心友 【其の一・曇天の霹靂】

次話: 心友 【其の二・見えない縁】

どこまでも厚い雲が広がる冬の空。あの日も曇天と呼ぶのがいかにもふさわしい。そんな見慣れた冬の朝だった。

朝食のパンをむさぼり食っていた時だっただろうか。携帯電話に着信が入った。しかし着信音を聞いていると、先に家を出た妻からではないことだけはわかった。

妻は朝から普通にお仕事だが、自分の仕事は職業柄午後からの出勤。よって朝方に妻と顔を合わせることはほとんどない。それで一瞬だけ妻からの緊急連絡だと思い込んだのだ。

携帯を取り上げる。

「トクシマ」

液晶にはそう表示されていた。

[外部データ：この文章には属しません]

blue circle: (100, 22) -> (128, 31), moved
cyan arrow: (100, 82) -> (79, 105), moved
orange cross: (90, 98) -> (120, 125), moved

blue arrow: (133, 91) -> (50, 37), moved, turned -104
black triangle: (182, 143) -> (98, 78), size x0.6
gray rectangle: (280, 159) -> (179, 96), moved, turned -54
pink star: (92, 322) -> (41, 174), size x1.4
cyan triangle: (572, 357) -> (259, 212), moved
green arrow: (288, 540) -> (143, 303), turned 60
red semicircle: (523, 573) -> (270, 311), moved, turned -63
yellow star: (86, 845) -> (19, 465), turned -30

何年も会っていなかった小学校時代からの親友。こんな朝方に何の用だろうか…

少し考えたところで通話ボタンを押す。


自分
もしもし!久しぶり!どうしたの、こんな朝から?
トクシマ
久しぶり!実はさ…

トクシマからは信じられない言葉が発せられた。


自分
え?冗談だろ?

やや動揺しながらもそう返すことしかできない。

しかしトクシマが電話口でも涙ぐんでいるらしいことは伝わってきた。


自分
「それ、ホント…なんだな…」

その後互いの間でどんな会話がなされたのか、今となってはあまり思い出せない。トクシマもきっと記憶が定かではないはずだ。

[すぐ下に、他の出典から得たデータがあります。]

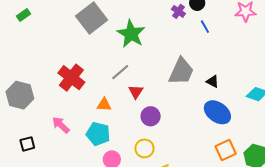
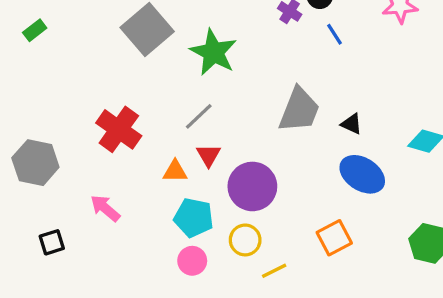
red triangle: (136, 92) -> (209, 155), moved
purple circle: (151, 116) -> (252, 186), size x1.5
cyan pentagon: (98, 134) -> (194, 218), moved
orange square: (226, 150) -> (334, 238), moved

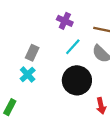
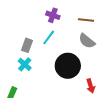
cyan line: (73, 47) -> (49, 37), moved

明確に覚えているのは二人にとって共通の親友だったクロイワとその母親がともに亡くなったという事実だけ。


トクシマ
今後のことなど詳しいことはまた後でわかったら連絡する。


そう言ってトクシマが電話を切った後、止めどなく涙が流れた。どれだけの時間が経ったのかわからないぐらいに。

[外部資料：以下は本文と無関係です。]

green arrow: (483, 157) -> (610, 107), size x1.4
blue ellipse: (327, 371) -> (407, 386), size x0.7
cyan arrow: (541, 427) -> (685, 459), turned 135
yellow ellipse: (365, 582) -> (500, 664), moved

不謹慎な話だが、肉親が亡くなってもここまで涙にむせぶことなんてあり得ないだろう。ペットならともかく。

涙も枯れ果て全身の力が抜けていた。あまりに「個人的な理由」というのは理解していたが、とてもじゃないけれどこの状態で仕事をすることはできない。

仕事どころか会社に向かう足取りすら危ういかもしれない。それぐらいショックを受けていた。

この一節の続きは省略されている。